[EXERCISE OBJECTIVE]:
Could each entry below be written out exactly, with every picture dropped?
[Start of section]
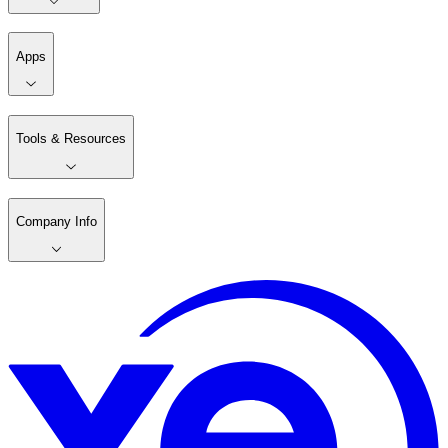
Apps
Tools & Resources
Company Info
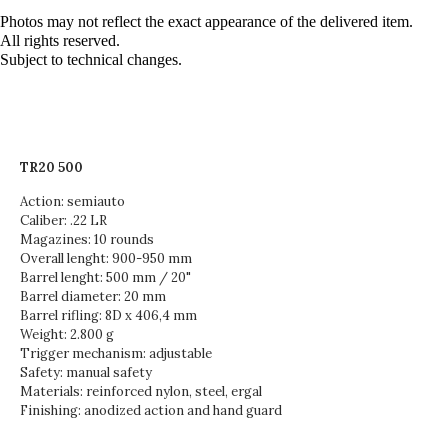
Photos may not reflect the exact appearance of the delivered item.
All rights reserved.
Subject to technical changes.
TR20 500
Action: semiauto
Caliber: .22 LR
Magazines: 10 rounds
Overall lenght: 900-950 mm
Barrel lenght: 500 mm / 20"
Barrel diameter: 20 mm
Barrel rifling: 8D x 406,4 mm
Weight: 2.800 g
Trigger mechanism: adjustable
Safety: manual safety
Materials: reinforced nylon, steel, ergal
Finishing: anodized action and hand guard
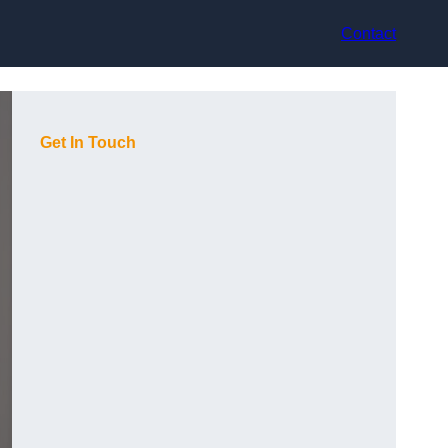
Contact
Get In Touch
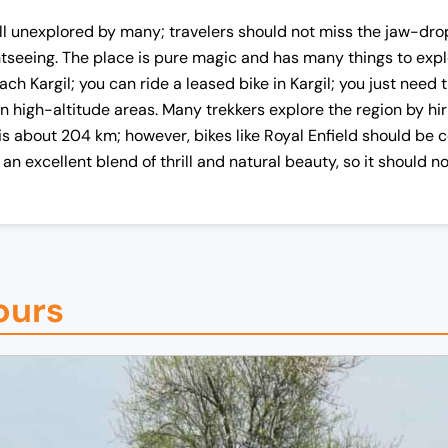
still unexplored by many; travelers should not miss the jaw-dro
seeing. The place is pure magic and has many things to exp
each Kargil; you can ride a leased bike in Kargil; you just nee
 in high-altitude areas. Many trekkers explore the region by hi
s about 204 km; however, bikes like Royal Enfield should be c
is an excellent blend of thrill and natural beauty, so it should 
urs​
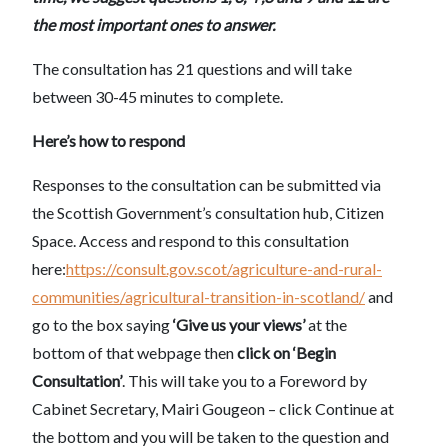
the most important ones to answer.
The consultation has 21 questions and will take
between 30-45 minutes to complete.
Here’s how to respond
Responses to the consultation can be submitted via
the Scottish Government’s consultation hub, Citizen
Space. Access and respond to this consultation
here:
https://consult.gov.scot/agriculture-and-rural-
communities/agricultural-transition-in-scotland/
and
go to the box saying
‘Give us your views’
at the
bottom of that webpage then
click on ‘Begin
Consultation’
. This will take you to a Foreword by
Cabinet Secretary, Mairi Gougeon – click Continue at
the bottom and you will be taken to the question and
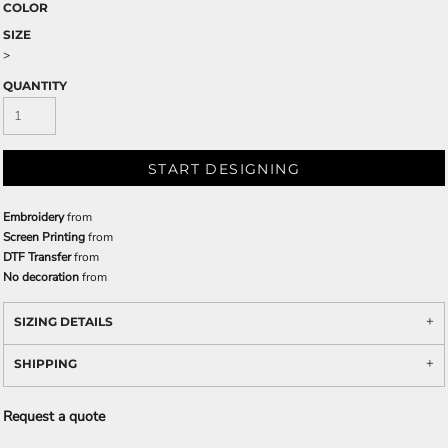
COLOR
SIZE
>
QUANTITY
START DESIGNING
Embroidery
from
Screen Printing
from
DTF Transfer
from
No decoration
from
SIZING DETAILS
SHIPPING
Request a quote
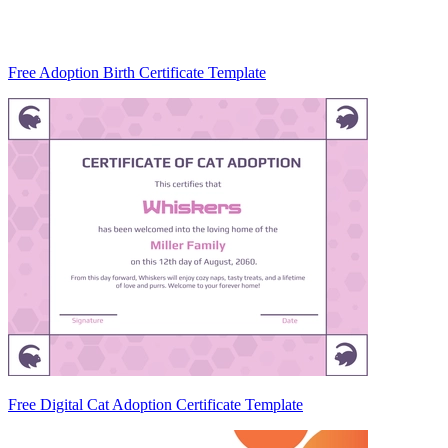
Free Adoption Birth Certificate Template
Free Digital Cat Adoption Certificate Template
[End of section]
[THE ANSWER]:
Apps
Tools & Resources
Company Info
Photos may not reflect the exact appearance of the delivered item.
All rights reserved.
Subject to technical changes.
TR20 500
Action: semiauto
Caliber: .22 LR
Magazines: 10 rounds
Overall lenght: 900-950 mm
Barrel lenght: 500 mm / 20"
Barrel diameter: 20 mm
Barrel rifling: 8D x 406,4 mm
Weight: 2.800 g
Trigger mechanism: adjustable
Safety: manual safety
Materials: reinforced nylon, steel, ergal
Finishing: anodized action and hand guard
Contact
Get In Touch
still unexplored by many; travelers should not miss the jaw-dro
seeing. The place is pure magic and has many things to exp
each Kargil; you can ride a leased bike in Kargil; you just nee
 in high-altitude areas. Many trekkers explore the region by hi
s about 204 km; however, bikes like Royal Enfield should be c
is an excellent blend of thrill and natural beauty, so it should 
urs​
the most important ones to answer.
The consultation has 21 questions and will take
between 30-45 minutes to complete.
Here’s how to respond
Responses to the consultation can be submitted via
the Scottish Government’s consultation hub, Citizen
Space. Access and respond to this consultation
here:
https://consult.gov.scot/agriculture-and-rural-
communities/agricultural-transition-in-scotland/
and
go to the box saying
‘Give us your views’
at the
bottom of that webpage then
click on ‘Begin
Consultation’
. This will take you to a Foreword by
Cabinet Secretary, Mairi Gougeon – click Continue at
the bottom and you will be taken to the question and
COLOR
SIZE
>
QUANTITY
START DESIGNING
Embroidery
from
Screen Printing
from
DTF Transfer
from
No decoration
from
SIZING DETAILS
SHIPPING
Request a quote
Free Adoption Birth Certificate Template
Free Digital Cat Adoption Certificate Template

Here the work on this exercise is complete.